Found this on my phone. Can’t remember when I wrote it, nor if it was finished.
When it comes to separating artificial life forms from the genetic, there’s something very appealing about the Turing test. Whether or not one subjectively can tell the difference between man and manmade is somehow all that matters, seems to me.
Of course there are administrative issues: Just who decides what is living and what is not in, say, legal cases? How many tests are needed to reach a definite conclusion? In the end it must all come down to an educated guess. But then again, aren’t most verdics just that? In either case, many of us have probably been victims to the infamous “captcha” tests, sometimes rendering us no more human than a simple bot. Now imagine a similar test but with far greater consequences than “Please try again.”
Then, once you’ve identified those “different” from us, there’s the issue of where to go from there. As a race we’ve not yet encountered a species with as advanced mental capabilities as ourselves, and thus have never had to deal with that kind of questions before.

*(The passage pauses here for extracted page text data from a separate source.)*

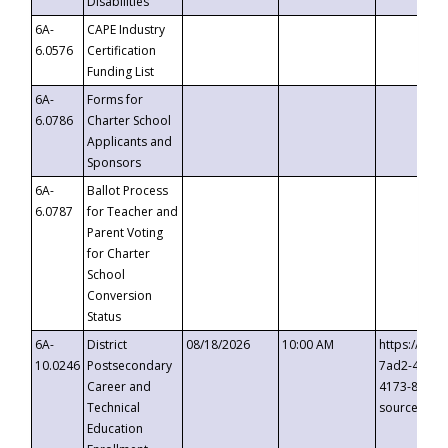
Disabilities
6A-
CAPE Industry
6.0576
Certification
Funding List
6A-
Forms for
6.0786
Charter School
Applicants and
Sponsors
6A-
Ballot Process
6.0787
for Teacher and
Parent Voting
for Charter
School
Conversion
Status
6A-
District
08/18/2026
10:00 AM
https://eve
10.0246
Postsecondary
7ad2-4249-
Career and
4173-8c1c-
Technical
source=cop
Education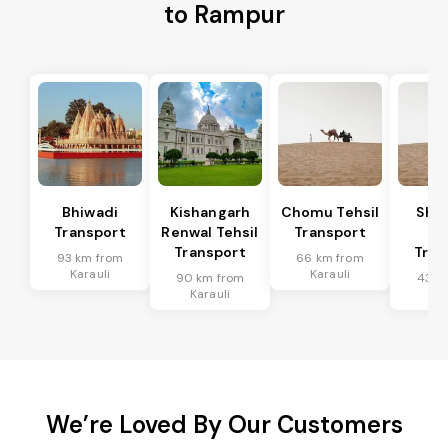
to Rampur
Bhiwadi
Kishangarh
Chomu Tehsil
Sha
Transport
Renwal Tehsil
Transport
Te
Transport
Tran
93 km from
66 km from
Karauli
Karauli
90 km from
43 k
Karauli
Kar
We’re Loved By Our Customers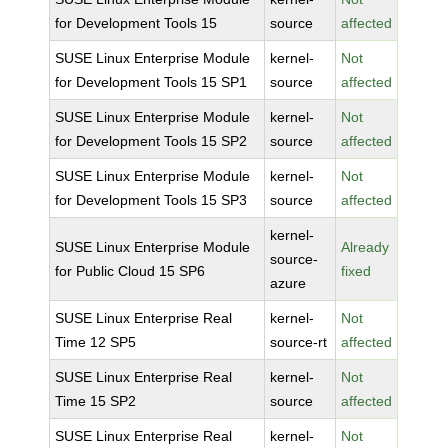
for Development Tools 15
source
affected
SUSE Linux Enterprise Module
kernel-
Not
for Development Tools 15 SP1
source
affected
SUSE Linux Enterprise Module
kernel-
Not
for Development Tools 15 SP2
source
affected
SUSE Linux Enterprise Module
kernel-
Not
for Development Tools 15 SP3
source
affected
kernel-
SUSE Linux Enterprise Module
Already
source-
for Public Cloud 15 SP6
fixed
azure
SUSE Linux Enterprise Real
kernel-
Not
Time 12 SP5
source-rt
affected
SUSE Linux Enterprise Real
kernel-
Not
Time 15 SP2
source
affected
SUSE Linux Enterprise Real
kernel-
Not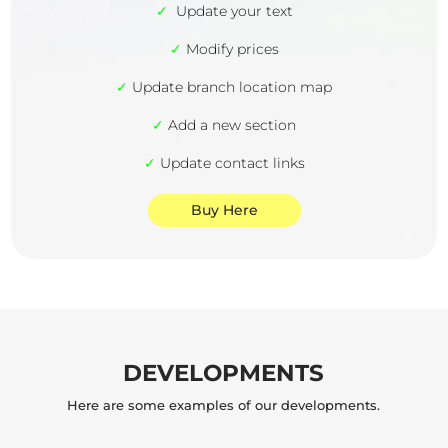
✓
Update your text
✓
Modify prices
✓
Update branch location map
✓
Add a new section
✓
Update contact links
Buy Here
DEVELOPMENTS
Here are some examples of our developments.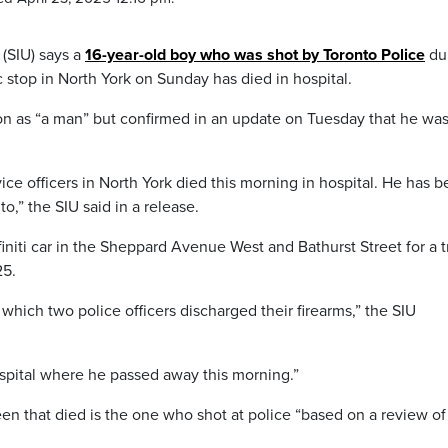
 (SIU) says a
16-year-old boy who was shot by Toronto Police
du
c stop in North York on Sunday has died in hospital.
on as “a man” but confirmed in an update on Tuesday that he was
ce officers in North York died this morning in hospital. He has 
o,” the SIU said in a release.
initi car in the Sheppard Avenue West and Bathurst Street for a tr
25.
hich two police officers discharged their firearms,” the SIU
spital where he passed away this morning.”
een that died is the one who shot at police “based on a review o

Soon enough though, this is all likely to change. Following the creation of artificial intelligence we must ask if we’ve also created artificial life in the process. If you’re a believer of the soul the exclusion is simple, but to me that seems like cheating.
Then what? Do we treat them differently? What laws dictate who to include in our declaration of human rights, and who to subject to Charles Darwin’s “ survival of the fittest?” Most of us are comfortable eating other animals. In the future we’ll have to examine exactly what makes this okay.